Under the decision, the 30-day period runs from March 27, 2026—the date Itaú filed its appeal seeking additional time. In an order published Tuesday (14) in Brazil’s official gazette, the commissioner said the extension is reasonable given the need to adjust operations nationwide within a payment arrangement that involves a significant volume of customers and financial resources.
The injunction, issued in February 2025, was briefly overturned in court but quickly reinstated. Before the CADE, the bank argued it lacked access to all documents in the inquiry and requested that the probe be expanded to cover the entire market. The tribunal upheld the injunction on March 18.

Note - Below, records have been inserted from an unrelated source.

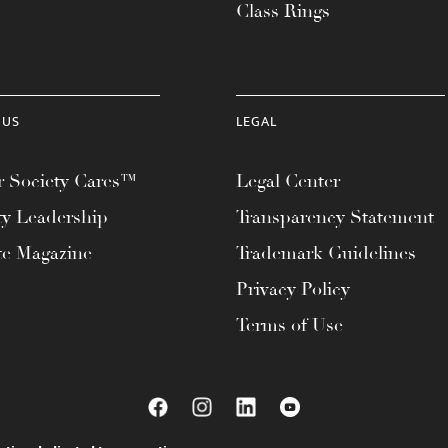
Class Rings
 US
LEGAL
 Society Cares™
Legal Center
ty Leadership
Transparency Statement
te Magazine
Trademark Guidelines
Privacy Policy
Terms of Use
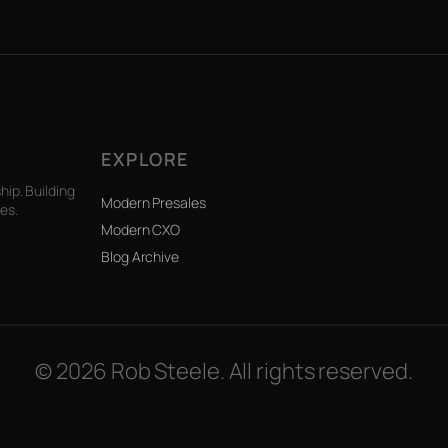
EXPLORE
ip. Building
Modern Presales
es.
Modern CXO
Blog Archive
© 2026 Rob Steele. All rights reserved.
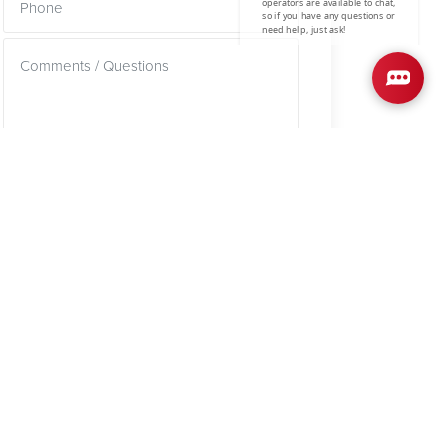
SUBMIT
SCHOOL INFO
mestone County School District
REEKSIDE ELEMENTARY SCHOOL
AST LIMESTONE MIDDLE SCHOOL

The ruling grants Itaú access to additional information. While the investigation itself was not formally broadened, the CADE’s technical staff is authorized to impose similar preventive measures on other dominant credit card issuers found to be engaging in conduct that violates competition law. Itaú may also petition the authority to apply comparable measures to its competitors.
The injunction stems from an investigation opened after Brazil’s Federal Prosecution Service filed a complaint based on allegations by PicPay, which reported “indiscriminate refusals” of transactions involving rival digital wallets.
According to the CADE’s technical team, the reported practices suggest Itaú blocks credit card transactions on its platform for bill payments, Pix transfers, or peer-to-peer transfers, while allowing the same types of transactions through its own channels, such as apps and websites.
The conduct remains under investigation. In March, commissioners voted only to maintain the injunction.
In a statement, Itaú Unibanco said it is making operational adjustments within the established deadline, involving a nationwide payment arrangement. The bank said restrictions on certain transactions via digital wallets are based on “solid technical, economic, and legal grounds.”
Itaú reiterated that it has not violated competition rules or harmed consumers. According to the bank, the CADE’s preliminary ruling confirmed the legitimacy of the refusals, provided certain operational conditions are met.
“It is surprising to be the only bank involved in this proceeding, given evidence—long submitted to authorities — that other institutions adopt similar practices, likely for the same reasons,”
the bank said, adding that it expects the case to proceed on an equal footing for all market participants.